Looks like Tom left town and forgot I’ve still got his Fat Head login info. He and Chareva and the girls stopped into Springfield Wednesday and Thursday to visit before continuing on to Chicago, so The Wife and I decided to have them over for dinner instead of making Mom cook for all of us.
Naturally, it was low carb. We ended up getting one of maybe four nice days for weather so far this summer, so we were able to eat outside in the Flamingo Lounge (The Wife and her sister have had a running joke going for years where they give each other flamingo-themed gifts).

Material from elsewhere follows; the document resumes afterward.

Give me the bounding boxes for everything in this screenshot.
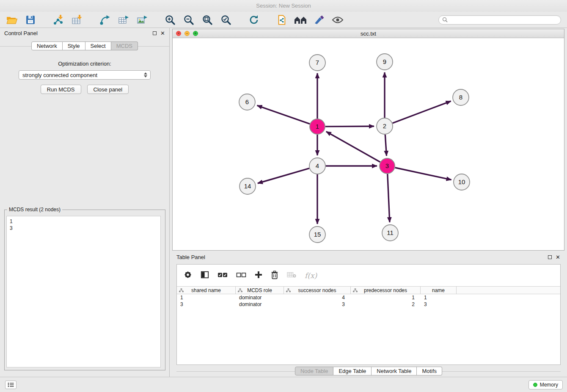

The Flamingo Lounge and family.
I also got a little help in the garden from a couple of young ladies you may recognize as Tom’s lab assistants…
For openers, cheese and deer summer sausage (no crackers, thanks). The sausage is processed locally with cheese and jalapeno pepper using my last season’s success, where I happened to shoot the second-dumbest deer in the entire universe.
I knew it was dumb because it got close enough for me to shoot it. I took care of the first-dumbest deer in the entire universe a couple of years ago.
To get started, we had a Crab & Avocado Salad for which I’d begged the recipe from a restaurant I’d come across while working near San Jose a few years ago…
It’s one of those “looks fancy/very easy” things. To make 8-10 servings, fold about 1 & 1/2 pounds crab meat (I know, take out a second mortgage first) into 1 & 1/2 mashed avocados, then fold in 1 cup of whipped cream. Add another avocado that been chunked up (not mashed), fold together, spoon into 8-10 molds and refrigerate for at least a few hours. When you’re ready to serve, put some mescal or other fancy salad onto a plate, drizzle with poppy seed dressing, then unmold the crab/avocado into the center. Put a coupe of lumps of reserved crab on top then garnish with some caviar. Not a carb in sight.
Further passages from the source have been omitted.